DEPECHE

Pénurie de matériel électoral dans de nombreux bureaux de vote

Le 21 juin 1998, publié sur ufctogo.com

De nombreux habitants de Lomé attendaient toujours de pouvoir prendre part à l’élection présidentielle plus de trois heures après le début officiel de ce scrutin, dimanche. Dans les bureaux de vote où les opérations n’avaient pas encore commencé en milieu de matinée, les esprits commençaient à s’échauffer ; dans les autres, les Togolais votaient dans le calme et la discipline.
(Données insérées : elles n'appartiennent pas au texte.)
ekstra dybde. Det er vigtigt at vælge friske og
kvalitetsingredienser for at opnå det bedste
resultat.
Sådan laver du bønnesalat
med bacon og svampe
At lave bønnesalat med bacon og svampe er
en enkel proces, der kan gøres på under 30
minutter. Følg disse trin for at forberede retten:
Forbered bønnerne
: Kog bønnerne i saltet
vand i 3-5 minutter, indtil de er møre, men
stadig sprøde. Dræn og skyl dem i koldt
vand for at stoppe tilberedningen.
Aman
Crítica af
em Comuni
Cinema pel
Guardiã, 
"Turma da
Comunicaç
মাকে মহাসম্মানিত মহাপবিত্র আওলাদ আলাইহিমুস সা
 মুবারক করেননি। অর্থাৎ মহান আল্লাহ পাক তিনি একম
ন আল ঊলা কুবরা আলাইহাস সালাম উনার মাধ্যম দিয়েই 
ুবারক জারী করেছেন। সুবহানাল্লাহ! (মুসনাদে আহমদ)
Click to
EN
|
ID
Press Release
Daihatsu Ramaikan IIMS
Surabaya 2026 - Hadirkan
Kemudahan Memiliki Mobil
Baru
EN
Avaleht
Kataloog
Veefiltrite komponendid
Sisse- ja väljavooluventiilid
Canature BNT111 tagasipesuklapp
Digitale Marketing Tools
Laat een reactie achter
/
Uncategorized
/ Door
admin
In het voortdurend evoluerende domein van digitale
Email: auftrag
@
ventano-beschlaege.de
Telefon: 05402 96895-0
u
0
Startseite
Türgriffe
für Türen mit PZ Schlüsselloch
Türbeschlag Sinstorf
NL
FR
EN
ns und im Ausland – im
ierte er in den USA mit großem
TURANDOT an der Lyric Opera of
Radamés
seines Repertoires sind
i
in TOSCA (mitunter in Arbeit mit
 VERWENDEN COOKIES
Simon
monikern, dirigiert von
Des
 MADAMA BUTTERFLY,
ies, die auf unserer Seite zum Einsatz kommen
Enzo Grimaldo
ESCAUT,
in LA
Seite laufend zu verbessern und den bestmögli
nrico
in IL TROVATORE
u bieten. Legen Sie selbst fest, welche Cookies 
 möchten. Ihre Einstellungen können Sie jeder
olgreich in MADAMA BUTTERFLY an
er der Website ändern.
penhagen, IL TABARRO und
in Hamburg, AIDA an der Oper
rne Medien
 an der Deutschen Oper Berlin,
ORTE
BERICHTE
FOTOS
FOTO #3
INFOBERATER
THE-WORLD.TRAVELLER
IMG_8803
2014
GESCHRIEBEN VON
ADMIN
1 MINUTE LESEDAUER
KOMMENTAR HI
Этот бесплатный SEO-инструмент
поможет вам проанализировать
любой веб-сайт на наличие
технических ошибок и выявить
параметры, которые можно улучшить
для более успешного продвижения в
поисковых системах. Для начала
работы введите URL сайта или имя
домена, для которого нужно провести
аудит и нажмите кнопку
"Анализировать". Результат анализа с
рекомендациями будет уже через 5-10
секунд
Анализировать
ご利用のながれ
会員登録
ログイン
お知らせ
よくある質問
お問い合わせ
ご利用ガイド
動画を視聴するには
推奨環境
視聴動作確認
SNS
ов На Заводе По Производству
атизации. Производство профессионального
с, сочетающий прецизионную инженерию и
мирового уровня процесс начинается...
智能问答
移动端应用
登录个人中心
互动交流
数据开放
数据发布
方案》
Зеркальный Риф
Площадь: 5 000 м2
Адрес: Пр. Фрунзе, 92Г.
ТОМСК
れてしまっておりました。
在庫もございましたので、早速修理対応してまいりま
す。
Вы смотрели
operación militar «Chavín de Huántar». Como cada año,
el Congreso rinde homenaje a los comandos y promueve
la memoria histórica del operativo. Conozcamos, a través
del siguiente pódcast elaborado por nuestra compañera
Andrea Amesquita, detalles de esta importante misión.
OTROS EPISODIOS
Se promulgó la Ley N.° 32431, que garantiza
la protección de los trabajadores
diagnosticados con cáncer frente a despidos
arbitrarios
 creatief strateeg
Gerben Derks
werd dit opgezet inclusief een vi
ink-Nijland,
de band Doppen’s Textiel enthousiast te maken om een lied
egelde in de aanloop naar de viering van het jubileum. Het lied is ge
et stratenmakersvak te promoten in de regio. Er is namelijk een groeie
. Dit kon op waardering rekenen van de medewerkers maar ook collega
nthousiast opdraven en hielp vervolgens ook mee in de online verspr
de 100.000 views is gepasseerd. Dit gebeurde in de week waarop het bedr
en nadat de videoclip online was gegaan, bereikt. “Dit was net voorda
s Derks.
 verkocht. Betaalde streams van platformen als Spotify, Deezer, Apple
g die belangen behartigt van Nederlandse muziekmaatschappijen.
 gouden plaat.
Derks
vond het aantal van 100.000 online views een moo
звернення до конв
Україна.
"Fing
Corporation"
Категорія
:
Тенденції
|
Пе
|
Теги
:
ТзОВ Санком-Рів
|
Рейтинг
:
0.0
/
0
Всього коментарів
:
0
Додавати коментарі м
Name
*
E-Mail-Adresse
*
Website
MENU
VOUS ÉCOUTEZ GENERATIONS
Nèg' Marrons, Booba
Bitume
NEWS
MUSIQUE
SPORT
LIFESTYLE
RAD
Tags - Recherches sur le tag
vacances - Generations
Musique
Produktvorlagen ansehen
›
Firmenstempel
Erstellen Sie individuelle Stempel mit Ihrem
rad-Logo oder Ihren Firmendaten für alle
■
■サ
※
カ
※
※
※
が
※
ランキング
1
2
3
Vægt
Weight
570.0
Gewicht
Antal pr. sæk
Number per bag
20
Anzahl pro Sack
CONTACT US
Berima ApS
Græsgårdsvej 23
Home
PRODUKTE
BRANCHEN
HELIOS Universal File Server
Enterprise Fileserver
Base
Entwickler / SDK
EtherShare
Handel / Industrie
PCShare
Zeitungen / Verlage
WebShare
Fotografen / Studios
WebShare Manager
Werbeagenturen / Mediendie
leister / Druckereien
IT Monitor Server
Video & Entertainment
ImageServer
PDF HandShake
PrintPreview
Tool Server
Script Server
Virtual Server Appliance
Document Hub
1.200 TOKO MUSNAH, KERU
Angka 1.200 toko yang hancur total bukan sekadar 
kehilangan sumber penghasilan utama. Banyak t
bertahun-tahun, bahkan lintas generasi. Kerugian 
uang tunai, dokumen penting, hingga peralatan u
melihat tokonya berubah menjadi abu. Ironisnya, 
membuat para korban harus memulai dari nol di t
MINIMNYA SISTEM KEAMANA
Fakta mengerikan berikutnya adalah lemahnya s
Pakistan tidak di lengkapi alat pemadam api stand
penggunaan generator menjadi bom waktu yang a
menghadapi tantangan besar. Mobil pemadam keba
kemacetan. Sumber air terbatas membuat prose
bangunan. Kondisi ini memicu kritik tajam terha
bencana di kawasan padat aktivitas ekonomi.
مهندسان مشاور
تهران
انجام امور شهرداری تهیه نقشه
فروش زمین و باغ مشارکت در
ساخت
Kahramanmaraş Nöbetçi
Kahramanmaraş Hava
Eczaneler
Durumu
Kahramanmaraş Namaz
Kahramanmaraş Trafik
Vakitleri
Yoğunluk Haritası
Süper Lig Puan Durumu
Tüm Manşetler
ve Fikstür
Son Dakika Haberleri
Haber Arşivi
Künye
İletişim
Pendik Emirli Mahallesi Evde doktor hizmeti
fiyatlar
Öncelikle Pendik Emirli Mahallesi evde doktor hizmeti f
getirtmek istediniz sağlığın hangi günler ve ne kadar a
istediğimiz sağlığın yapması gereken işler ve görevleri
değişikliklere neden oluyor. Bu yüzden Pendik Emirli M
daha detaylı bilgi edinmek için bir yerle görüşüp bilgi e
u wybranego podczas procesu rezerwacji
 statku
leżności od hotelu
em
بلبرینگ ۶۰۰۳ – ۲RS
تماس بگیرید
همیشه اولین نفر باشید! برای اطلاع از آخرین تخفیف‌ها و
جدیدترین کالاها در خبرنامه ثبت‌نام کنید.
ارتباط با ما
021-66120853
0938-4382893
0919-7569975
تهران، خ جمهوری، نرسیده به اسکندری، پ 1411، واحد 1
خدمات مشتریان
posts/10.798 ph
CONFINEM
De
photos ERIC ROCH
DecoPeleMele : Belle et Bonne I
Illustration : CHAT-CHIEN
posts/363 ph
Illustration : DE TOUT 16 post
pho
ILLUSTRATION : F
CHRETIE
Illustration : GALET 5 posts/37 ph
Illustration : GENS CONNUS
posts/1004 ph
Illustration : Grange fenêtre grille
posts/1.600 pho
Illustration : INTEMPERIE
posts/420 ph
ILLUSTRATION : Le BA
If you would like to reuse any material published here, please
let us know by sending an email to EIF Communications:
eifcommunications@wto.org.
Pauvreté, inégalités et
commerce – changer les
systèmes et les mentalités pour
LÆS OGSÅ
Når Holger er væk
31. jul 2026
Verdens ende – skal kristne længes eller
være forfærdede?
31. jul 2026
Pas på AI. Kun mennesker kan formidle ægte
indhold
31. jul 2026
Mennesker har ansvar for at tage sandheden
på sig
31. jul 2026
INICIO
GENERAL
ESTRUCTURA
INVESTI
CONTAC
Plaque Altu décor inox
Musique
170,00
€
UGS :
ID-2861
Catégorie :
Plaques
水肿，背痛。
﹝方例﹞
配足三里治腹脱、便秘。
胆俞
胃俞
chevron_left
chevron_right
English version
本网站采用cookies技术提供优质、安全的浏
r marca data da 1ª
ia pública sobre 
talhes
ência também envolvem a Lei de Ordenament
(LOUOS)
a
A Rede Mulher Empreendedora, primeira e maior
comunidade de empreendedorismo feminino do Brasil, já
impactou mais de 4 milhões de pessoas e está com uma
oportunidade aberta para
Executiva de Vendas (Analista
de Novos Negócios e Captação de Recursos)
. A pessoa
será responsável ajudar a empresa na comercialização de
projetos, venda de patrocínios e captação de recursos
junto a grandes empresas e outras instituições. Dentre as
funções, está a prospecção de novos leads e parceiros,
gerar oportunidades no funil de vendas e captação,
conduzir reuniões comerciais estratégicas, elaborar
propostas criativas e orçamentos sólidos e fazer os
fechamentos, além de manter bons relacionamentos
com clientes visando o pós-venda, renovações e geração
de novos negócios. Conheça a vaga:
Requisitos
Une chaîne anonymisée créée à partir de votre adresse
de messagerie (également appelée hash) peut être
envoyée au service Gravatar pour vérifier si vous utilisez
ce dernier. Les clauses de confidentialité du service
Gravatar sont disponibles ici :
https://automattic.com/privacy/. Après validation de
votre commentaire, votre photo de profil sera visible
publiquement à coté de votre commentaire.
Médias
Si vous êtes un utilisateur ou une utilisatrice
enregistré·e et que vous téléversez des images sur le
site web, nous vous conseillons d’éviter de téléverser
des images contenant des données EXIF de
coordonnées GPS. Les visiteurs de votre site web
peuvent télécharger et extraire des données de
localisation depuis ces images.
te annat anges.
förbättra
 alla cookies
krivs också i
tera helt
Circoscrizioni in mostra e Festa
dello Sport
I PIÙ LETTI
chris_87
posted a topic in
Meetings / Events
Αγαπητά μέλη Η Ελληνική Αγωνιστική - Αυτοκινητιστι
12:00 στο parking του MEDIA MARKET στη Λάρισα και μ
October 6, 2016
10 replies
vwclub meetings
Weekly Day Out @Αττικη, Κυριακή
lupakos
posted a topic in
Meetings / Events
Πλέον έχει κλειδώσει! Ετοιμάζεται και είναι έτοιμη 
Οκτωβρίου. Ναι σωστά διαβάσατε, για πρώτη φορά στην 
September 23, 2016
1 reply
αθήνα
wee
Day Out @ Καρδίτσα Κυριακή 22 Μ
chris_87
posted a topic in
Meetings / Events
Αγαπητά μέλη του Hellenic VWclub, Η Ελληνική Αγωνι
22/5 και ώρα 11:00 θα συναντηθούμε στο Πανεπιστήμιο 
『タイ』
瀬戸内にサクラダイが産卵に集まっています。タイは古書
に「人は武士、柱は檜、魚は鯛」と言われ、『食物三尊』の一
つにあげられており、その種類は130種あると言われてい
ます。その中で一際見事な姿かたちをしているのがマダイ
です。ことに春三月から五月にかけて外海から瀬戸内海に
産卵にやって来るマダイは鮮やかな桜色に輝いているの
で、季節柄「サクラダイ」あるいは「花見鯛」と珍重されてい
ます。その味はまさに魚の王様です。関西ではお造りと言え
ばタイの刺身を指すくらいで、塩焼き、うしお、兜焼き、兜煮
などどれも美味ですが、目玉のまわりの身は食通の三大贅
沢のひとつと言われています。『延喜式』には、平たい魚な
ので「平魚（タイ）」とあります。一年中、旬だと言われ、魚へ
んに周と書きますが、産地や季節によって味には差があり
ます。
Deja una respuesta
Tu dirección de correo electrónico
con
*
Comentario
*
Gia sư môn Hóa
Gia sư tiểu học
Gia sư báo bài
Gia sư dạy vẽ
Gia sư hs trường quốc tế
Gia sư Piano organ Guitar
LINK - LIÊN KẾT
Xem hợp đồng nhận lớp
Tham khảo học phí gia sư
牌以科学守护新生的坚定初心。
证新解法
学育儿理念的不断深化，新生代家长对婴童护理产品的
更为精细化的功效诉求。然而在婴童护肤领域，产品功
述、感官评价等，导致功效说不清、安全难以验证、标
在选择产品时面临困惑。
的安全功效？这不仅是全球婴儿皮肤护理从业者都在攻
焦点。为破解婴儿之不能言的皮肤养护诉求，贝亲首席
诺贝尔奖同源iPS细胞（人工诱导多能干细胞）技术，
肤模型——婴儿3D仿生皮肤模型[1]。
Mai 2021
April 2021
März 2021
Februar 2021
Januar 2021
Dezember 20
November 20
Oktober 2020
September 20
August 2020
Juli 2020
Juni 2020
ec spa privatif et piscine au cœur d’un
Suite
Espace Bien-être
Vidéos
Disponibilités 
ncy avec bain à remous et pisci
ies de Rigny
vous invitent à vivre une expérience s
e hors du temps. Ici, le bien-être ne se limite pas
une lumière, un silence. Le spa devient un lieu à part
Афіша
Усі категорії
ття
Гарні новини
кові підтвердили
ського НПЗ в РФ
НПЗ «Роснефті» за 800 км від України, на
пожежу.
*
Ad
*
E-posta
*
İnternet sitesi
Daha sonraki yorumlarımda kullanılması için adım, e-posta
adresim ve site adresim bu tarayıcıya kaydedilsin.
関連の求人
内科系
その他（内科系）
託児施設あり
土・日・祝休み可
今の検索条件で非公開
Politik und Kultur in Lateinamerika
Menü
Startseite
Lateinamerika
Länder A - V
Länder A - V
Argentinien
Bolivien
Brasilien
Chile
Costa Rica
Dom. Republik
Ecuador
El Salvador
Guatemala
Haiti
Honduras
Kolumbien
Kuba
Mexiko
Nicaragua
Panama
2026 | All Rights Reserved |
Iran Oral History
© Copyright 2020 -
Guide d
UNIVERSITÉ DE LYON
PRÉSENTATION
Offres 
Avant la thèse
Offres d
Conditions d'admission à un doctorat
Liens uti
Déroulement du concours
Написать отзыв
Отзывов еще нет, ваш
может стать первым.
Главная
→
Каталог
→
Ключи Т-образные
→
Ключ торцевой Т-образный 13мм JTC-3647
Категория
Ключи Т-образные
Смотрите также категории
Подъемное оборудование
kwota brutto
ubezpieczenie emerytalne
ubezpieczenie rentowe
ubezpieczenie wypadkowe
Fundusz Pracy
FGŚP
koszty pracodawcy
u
Selon une responsable jointe à la Commission administrative (commune de Lomé), une soixantaine de bureaux n’avaient pas ouvert à 10H30 (locales et GMT), faute de matériel électoral, encore en cours d’acheminement. Selon elle, ces retards sont dûs à une pénurie de bulletins d’un des candidats, sans préciser lequel.

Des centaines de personnes, parfois alignées depuis 5H30 le matin, attendaient désespérément dans les quartiers populaires de Bê, Ablogamé, Gbéyeji, Saint-Joseph, Baguida... "On veut voter. On ne partira pas d’ici sans avoir mis notre bulletin dans l’urne, même s’il faut rester jusqu’à 3H00 du matin", s’exclamait une femme, le visage en sueur.

Le général Gnassingbè Eyadéma, au pouvoir depuis plus de 30 ans, brigue un dernier mandat. Cinq autres candidats lui disputent la magistrature suprême. A Kara (nord), fief du président, comme dans plusieurs quartiers de la capitale, les opérations ont débuté dans le calme. (…)

A Lomé, plusieurs Togolais dépourvus de cartes d’électeurs n’ont pu effectuer leur devoir de citoyen, aucune carte n’étant disponible dans les bureaux, contrairement à ce qui avait été annoncé. "Ca va venir", promettaient encore les responsables en milieu de matinée.

Dans le nord, les cartes d’électeurs restantes étaient disponibles dans les bureaux. Dans une école de Lomé, un électeur, dépourvu de carte, a eu la surprise de constater en consultant les listes d’émargement, que quelqu’un avait déjà voté pour lui.

Les retards ont engendré la suspicion de certains électeurs. "Dans les quartiers favorables au général, tout se passe bien. Ici, ils ne nous apportent pas le matériel parce qu’ils savent que nous votons tous pour l’opposition", assurait ainsi l’un d’eux, en brandissant sa carte.

Alors que les urnes contenant tout le matériel électoral, arrivaient enfin dans l’école primaire où des centaines de gens commençaient à s’énerver, des cris s’élevaient : "Y a quoi dedans ? Il faut tout vérifier". Ailleurs, des citoyens proposaient d’aller eux-mêmes chercher les urnes "sur nos têtes s’il le faut".

Le scrutin doit s’achever à 18H00 dans l’intérieur du pays, 19H00 à Lomé. On ignorait en fin de matinée si les autorités allaient ordonner la poursuite du vote au-delà de l’heure prévue pour la fermeture.